### Work order
Reproduce every record below exactly, with the pictures left out.

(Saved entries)
- Opening Delimiter -

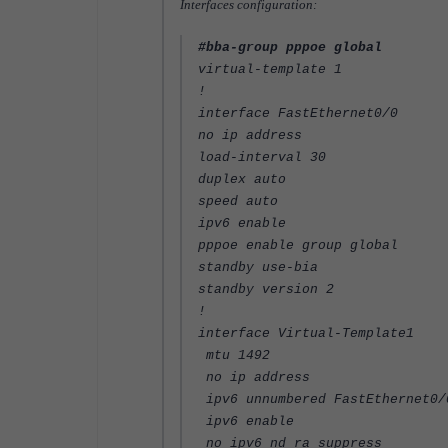
Interfaces configuration:
#bba-group pppoe global
virtual-template 1
!
interface FastEthernet0/0
no ip address
load-interval 30
duplex auto
speed auto
ipv6 enable
pppoe enable group global
standby use-bia
standby version 2
!
interface Virtual-Template1
mtu 1492
no ip address
ipv6 unnumbered FastEthernet0/
ipv6 enable
no ipv6 nd ra suppress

- Closing Delimiter -

### Your solution
Interfaces configuration:
#bba-group pppoe global
virtual-template 1
!
interface FastEthernet0/0
no ip address
load-interval 30
duplex auto
speed auto
ipv6 enable
pppoe enable group global
standby use-bia
standby version 2
!
interface Virtual-Template1
mtu 1492
no ip address
ipv6 unnumbered FastEthernet0/
ipv6 enable
no ipv6 nd ra suppress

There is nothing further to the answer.